American citizens, politicians, and especially the media are interested in the proposed Stimulus Package to alleviate the nation in this time of financial crisis. In the New York Times article, "Time to Steer 'Forceful Course' for Stimulus," David Leonhardt expresses his doubt of the economic stimulus package's potential for aiding the nation in regard to the current, worsening crisis. The author's tone is definitely inquisitive, largely critical, and at times, confrontational. Twice, Leonhardt mentions that Obama and his team are negligent in responding to the criticsms that their package has accrued. Also, Leonhardt challenges the package's supporters with lots of questions and even a few quotes. Leonhardt advises the package's crafters and deciding members to approach the economic problem with more "force and prudence", and he warns that the Obama administration will be held responsible if the proposed plan does not succeed. I am unquestioningly led to believe that Leonhardt is not a supporter of this particular package endorsed by Obama and his team.

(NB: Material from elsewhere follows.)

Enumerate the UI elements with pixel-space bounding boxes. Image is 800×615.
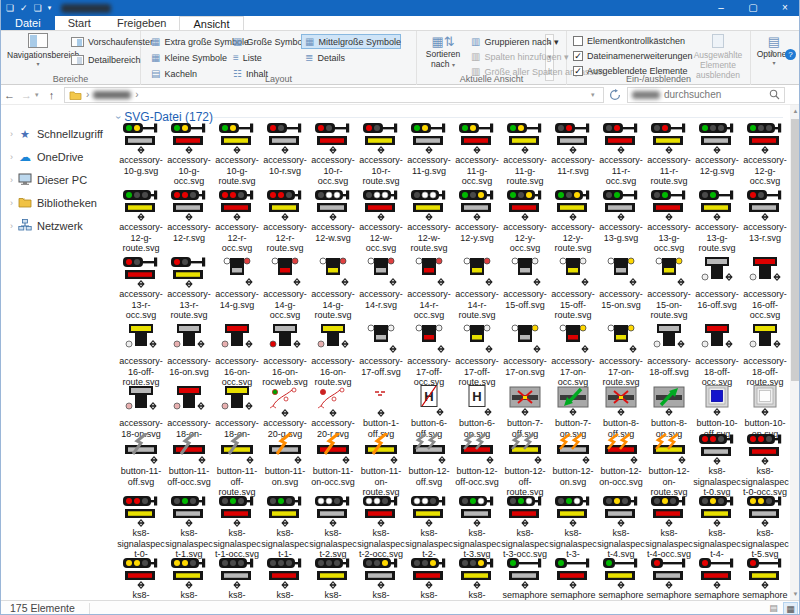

The article, "Girls on Film: Ditzy and Dumb," written by Maureen Callahan for the New York Post, suggests that Hollywood's movies "depict women as just stupid." She uses the women starring in the current and upcoming movies, "Shopaholic," "Bride Wars," "New In Town," and "He's Just Not That Into You", to substantiate her claim. Callahan makes a valid point in complaining that the women in these movies portray women in a somewhat negative and insensitive light, especially considering the social and economic climates of the day. And Callahan's failure to differentiate the dense women in these films from the strong women in the recent "The Secret Life of Bees," "The Spirit," "Not Easily Broken," and the upcoming "Madea Goes to Jail," proves that her views on this issue are biased. Maureen Callahan argues that movies like "Shopaholic" are the only kind of movies that are attractive to female viewers. But in reality, this is not entirely the case as I made evident in the previous example. Callahan attributes this lack of wholesome viewing to the lack of female directors, screenwriters, film critics, and suprisingly, superstars! Clearly, the writer has allowed her biases to blur her perception of stardom for actresses such as Halle Berry and Angelina Jolie.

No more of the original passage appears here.